Fed’s Bowman urges return to regulatory tailoring

Federal Reserve Governor Michelle Bowman said today that she worried that “an overbroad application” of bank requirements could become a characteristic of future regulatory reforms, pointing to the proposed capital requirements as one example of the trend. During a speech to the South Carolina Bankers Association, Bowman called for a renewed commitment to the Fed’s congressionally mandated obligation to tailor regulation to institution size, saying that such a focus “helps us avoid the impulse to simply crank regulatory dials to their highest level for all firms.”

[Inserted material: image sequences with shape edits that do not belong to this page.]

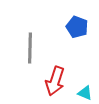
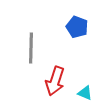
gray line: moved 1 px right
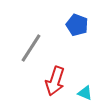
blue pentagon: moved 2 px up
gray line: rotated 32 degrees clockwise
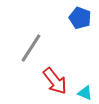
blue pentagon: moved 3 px right, 7 px up
red arrow: rotated 56 degrees counterclockwise
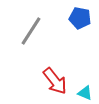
blue pentagon: rotated 10 degrees counterclockwise
gray line: moved 17 px up
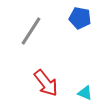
red arrow: moved 9 px left, 2 px down
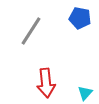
red arrow: rotated 32 degrees clockwise
cyan triangle: rotated 49 degrees clockwise
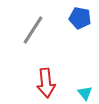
gray line: moved 2 px right, 1 px up
cyan triangle: rotated 21 degrees counterclockwise
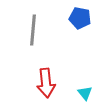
gray line: rotated 28 degrees counterclockwise
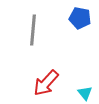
red arrow: rotated 48 degrees clockwise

As an example, Bowman pointed to an interagency proposal to implement the Basel III “endgame.” The governor said that bankers have voiced concerns that the proposed capital requirements would be significantly higher than stakeholders anticipated, and that it would largely “flatten” the regulatory requirements for all banks over $100 billion, creating a severe cliff effect for firms approaching or crossing that threshold.

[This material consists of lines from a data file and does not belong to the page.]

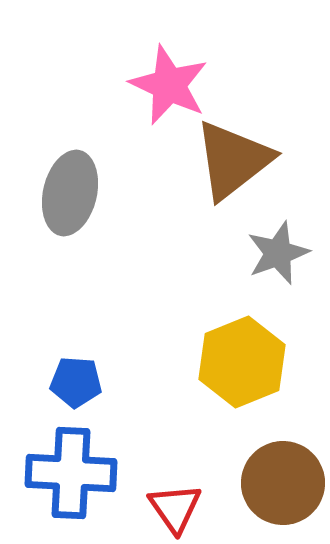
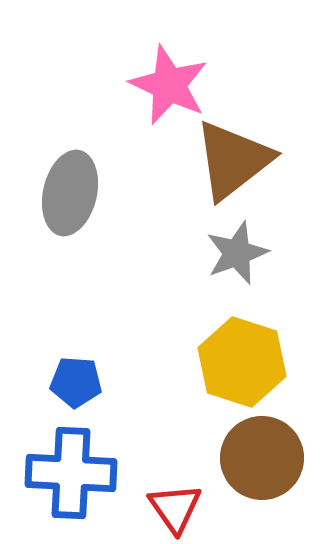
gray star: moved 41 px left
yellow hexagon: rotated 20 degrees counterclockwise
brown circle: moved 21 px left, 25 px up
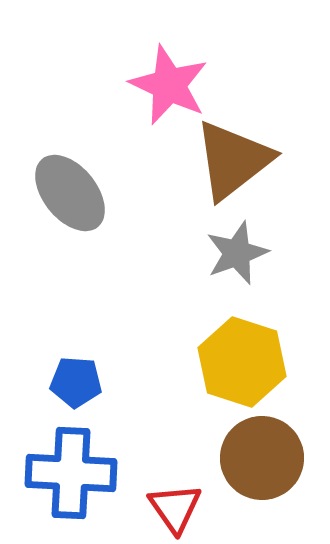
gray ellipse: rotated 52 degrees counterclockwise
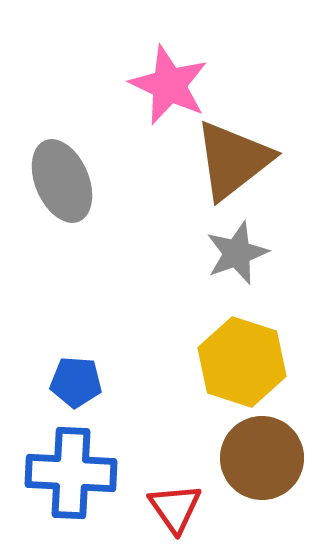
gray ellipse: moved 8 px left, 12 px up; rotated 16 degrees clockwise
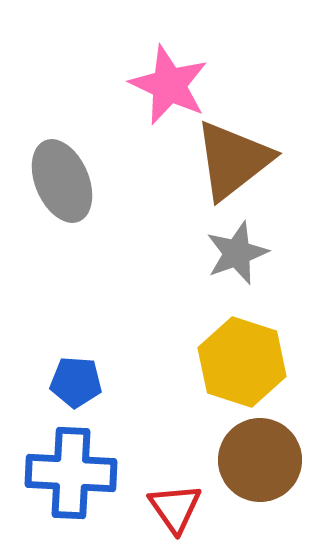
brown circle: moved 2 px left, 2 px down
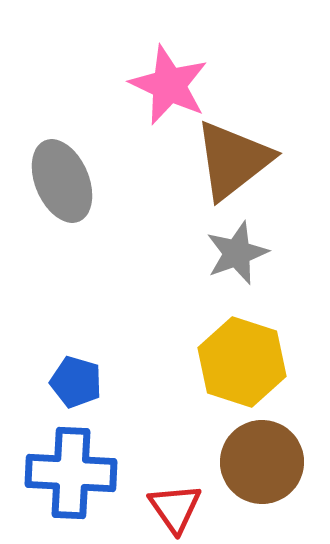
blue pentagon: rotated 12 degrees clockwise
brown circle: moved 2 px right, 2 px down
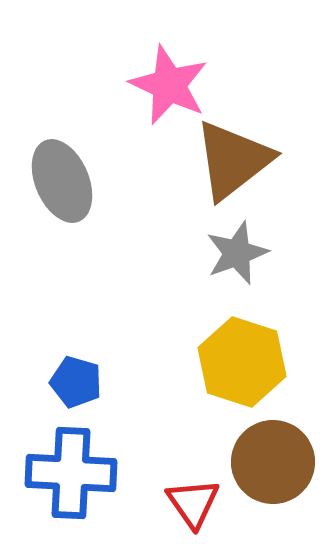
brown circle: moved 11 px right
red triangle: moved 18 px right, 5 px up
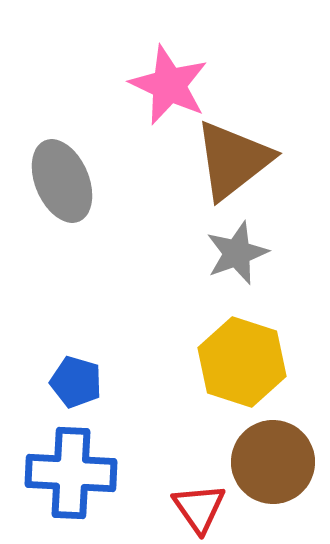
red triangle: moved 6 px right, 5 px down
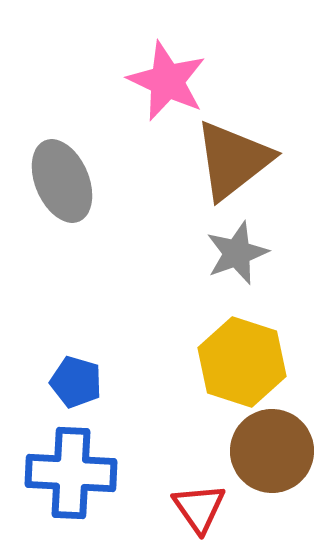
pink star: moved 2 px left, 4 px up
brown circle: moved 1 px left, 11 px up
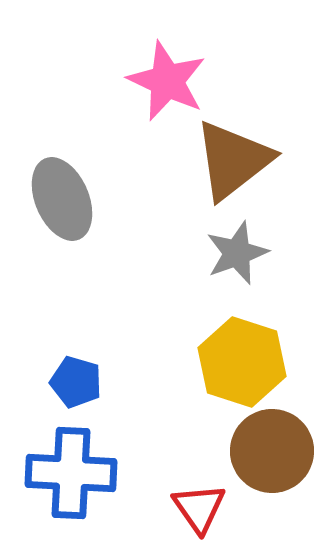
gray ellipse: moved 18 px down
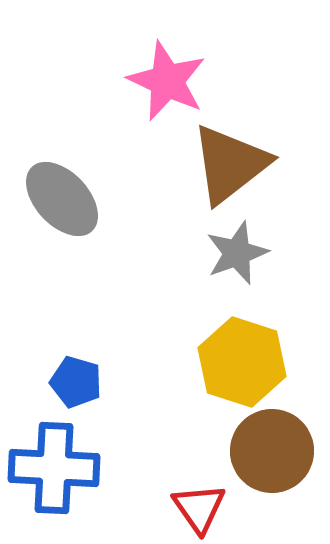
brown triangle: moved 3 px left, 4 px down
gray ellipse: rotated 20 degrees counterclockwise
blue cross: moved 17 px left, 5 px up
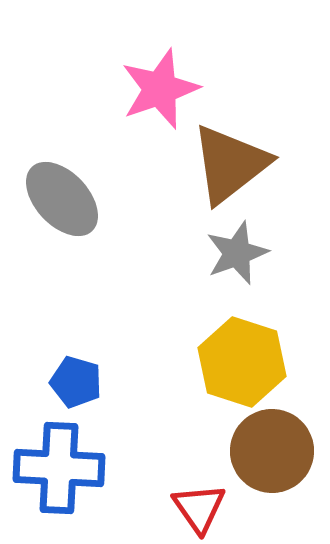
pink star: moved 7 px left, 8 px down; rotated 28 degrees clockwise
blue cross: moved 5 px right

“While the capital proposal does not directly apply to regional and community banks, all banks are affected when policymakers shift away from or deemphasize tailoring,” Bowman said. “When we fail to recognize fundamental differences among firms, there is a strong temptation to continually push down requirements designed and calibrated for larger and more complex banks, to smaller and less complex banks that cannot reasonably be expected to comply with these standards. As we look to the future and the anticipated regulatory agenda for 2024, the critical role of tailoring must be incorporated as a foundational element of these regulatory reforms.”